One issue with Delta 8 THC, Stuck says, is that it “does change your perception of reality” but in a “milder” way than the THC in marijuana.

In addition to Colorado, states that have banned Delta 8 THC include Alaska, Arkansas, Arizona, Delaware, Idaho, Iowa, Mississippi, Montana, Rhode Island and Utah. Other states are taking a look.

Local shop owners like Colmey and Burgess say they are selling Delta 8-THC legally in New York under a 2018 federal law change that legalized hemp and its derivatives and a state law enacted last year that set rules and regulation for what are called “hemp extracts.”

It’s legal, Burgess and Colmey say, because its made from hemp and not marijuana, and because the amount of THC in the products sold is less than 0.3%, meeting the standards of the New York hemp extracts regulations.

Chemically, the Delta 8 THC is slightly different from marijuana THC, which is designated Delta 9 THC.

“It’s one atom off (the marijuana THC),” Burgess said. “You could say it’s sort of a loophole, but it does have a different effect.”

The slight chemical difference does cause it to affect people differently than marijuana (Delta 9), according to the cannabis site Leafly.com.

“Delta-8 consumers report many of the same effects as (Delta 9) THC, such as mild euphoria, happiness, uplifting feelings, and relief from some symptoms such as pain, although the compound is much less potent. Delta-8 can also help with insomnia,” according to Leafly.

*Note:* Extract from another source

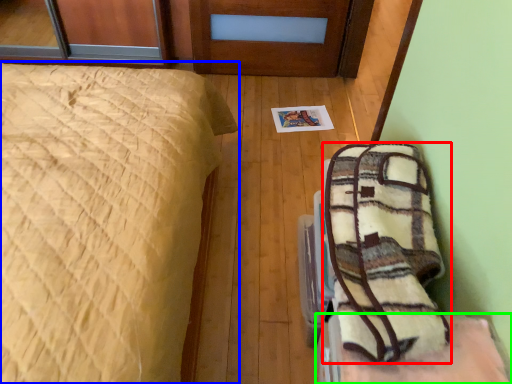 Question: Based on their relative distances, which object is nearer to blanket (highlighted by a red box)? Choose from bed (highlighted by a blue box) and furniture (highlighted by a green box).

Choices:
 (A) bed
 (B) furniture

Answer: (B) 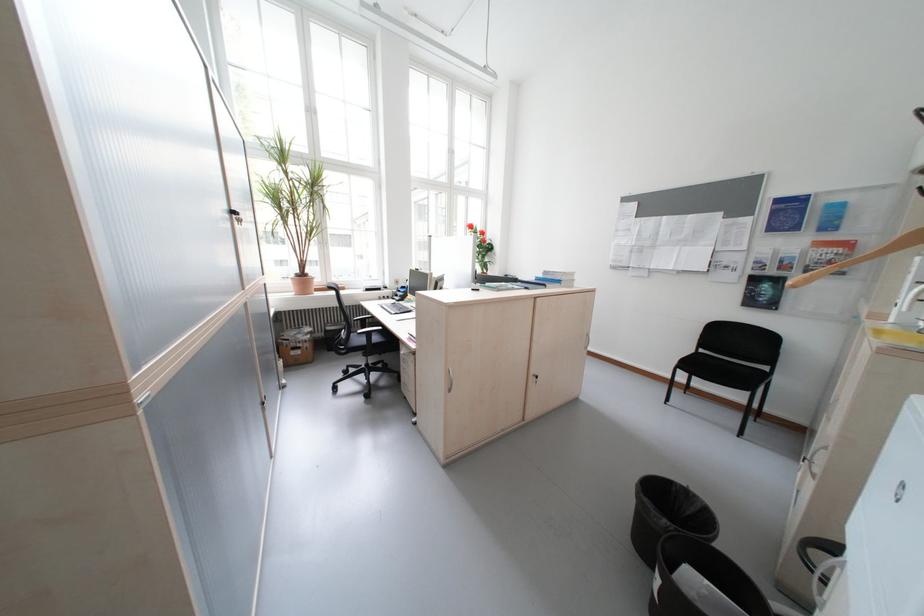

But, Leafly noted, the federal Drug Enforcement Administration has proposed classifying Delta 8 THC as a controlled substance, which would make illegal under federal law (but necessarily in all states). That rule is not yet final.

As with both marijuana and CBD, Delta 8 THC can come in many forms. Local shops sell it in such options as vape cartridges, tinctures, gummies or “moon rocks,” which are concentrated “nuggets” that can be smoked.

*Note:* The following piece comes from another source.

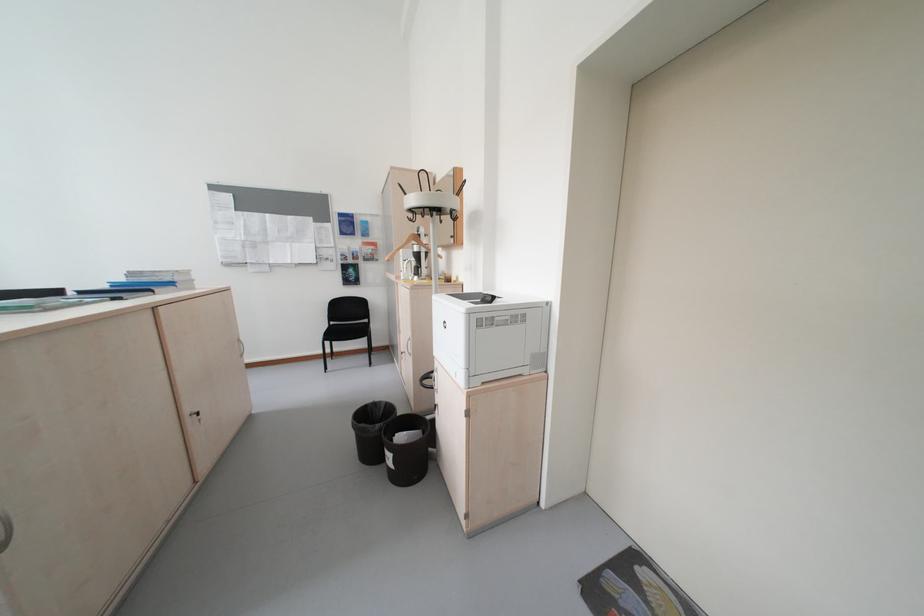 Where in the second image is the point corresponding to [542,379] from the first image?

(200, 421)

Colmey prefers the moon rocks. It’s not generally worthwhile to purchase or consume Delta 8 as a a whole flower or bud, he said. That’s because the hemp it’s derived from contains such low levels of THC in the first place.

“It takes massive amounts of hemp flower to extract the D8 so that material by itself has very little potency,” Colmey wrote in a recent thread at Legal In CNY, a marijuana advocacy Facebook group which he serves as administrator. “The Moonrocks are indeed a very potent alternative. … Want a deep sleep tonight? There it is.”

Burgess, at Empire CBD, credits the recent popularity of Delta 8 with helping his business grow. He’s added a shop in Buffalo and is working on an upcoming expansion to Florida.

“We’ve seen a big boost since we’ve added (Delta 8),” he said. “It seems to be something that people really want.”